Write out the entries below exactly, starting at the first line and stopping after the line that contains "Intuit, QuickBooks, QB, TurboTax, Proconnect"; skip all pictures.

____ DATA SUPPLIED

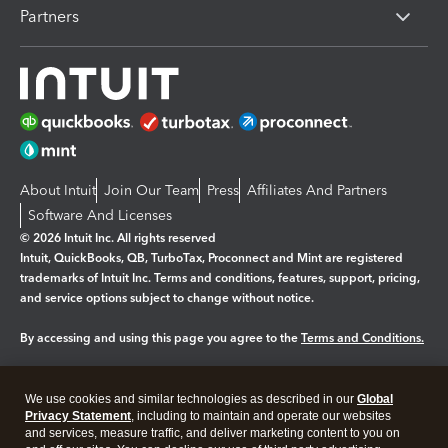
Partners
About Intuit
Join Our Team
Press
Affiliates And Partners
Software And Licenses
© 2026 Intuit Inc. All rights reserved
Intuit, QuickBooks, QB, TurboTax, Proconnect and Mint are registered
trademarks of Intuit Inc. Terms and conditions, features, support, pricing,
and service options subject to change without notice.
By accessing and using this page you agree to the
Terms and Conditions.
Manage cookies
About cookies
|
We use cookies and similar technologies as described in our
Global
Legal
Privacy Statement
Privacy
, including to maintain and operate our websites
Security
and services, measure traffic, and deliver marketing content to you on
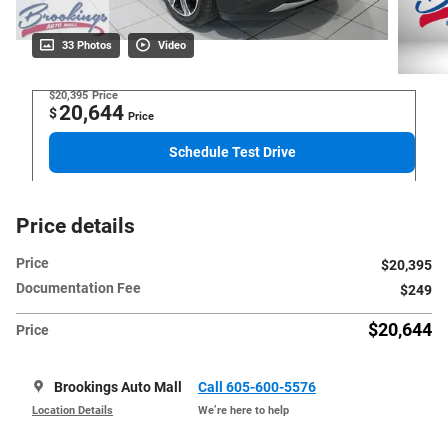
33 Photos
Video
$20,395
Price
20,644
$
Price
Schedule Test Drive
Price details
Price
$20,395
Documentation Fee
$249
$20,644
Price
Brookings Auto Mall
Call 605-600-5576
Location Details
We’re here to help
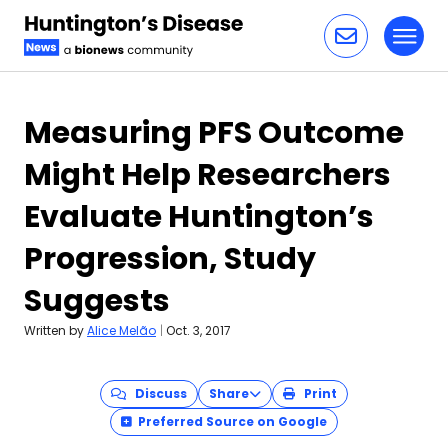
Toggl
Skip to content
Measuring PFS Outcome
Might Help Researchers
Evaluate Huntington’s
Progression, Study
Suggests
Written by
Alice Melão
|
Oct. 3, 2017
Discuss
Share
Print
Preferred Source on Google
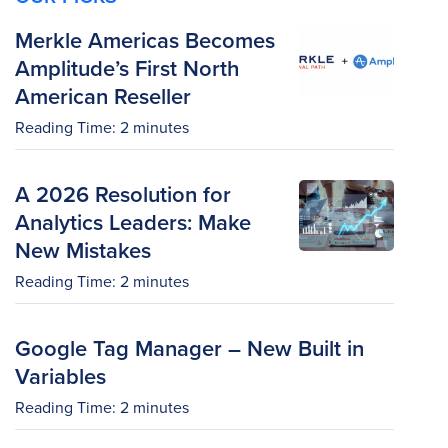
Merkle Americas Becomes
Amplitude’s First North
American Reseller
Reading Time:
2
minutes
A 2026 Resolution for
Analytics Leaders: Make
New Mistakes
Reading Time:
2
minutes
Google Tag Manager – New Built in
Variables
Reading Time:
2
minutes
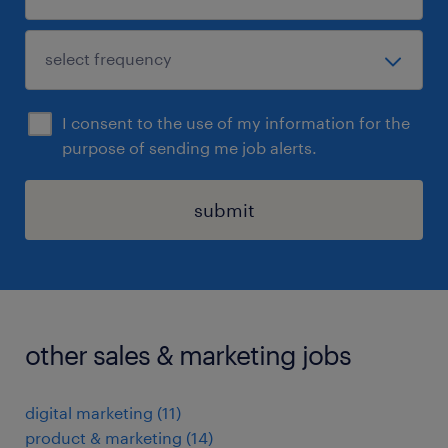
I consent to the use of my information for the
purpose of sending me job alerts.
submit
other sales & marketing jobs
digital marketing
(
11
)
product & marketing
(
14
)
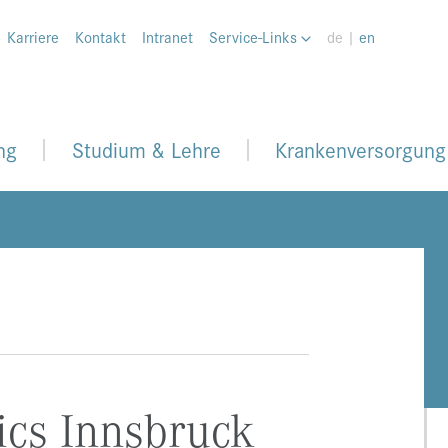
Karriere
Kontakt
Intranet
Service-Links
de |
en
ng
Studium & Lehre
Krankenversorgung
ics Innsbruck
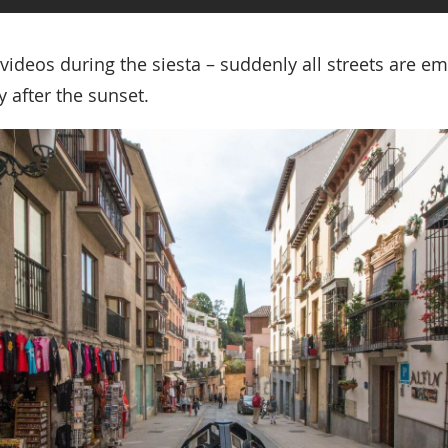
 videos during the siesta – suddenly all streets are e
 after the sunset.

________

▸ RESULT OF THE EXERCISE
Partners
About Intuit
Join Our Team
Press
Affiliates And Partners
Software And Licenses
© 2026 Intuit Inc. All rights reserved
Intuit, QuickBooks, QB, TurboTax, Proconnect and Mint are registered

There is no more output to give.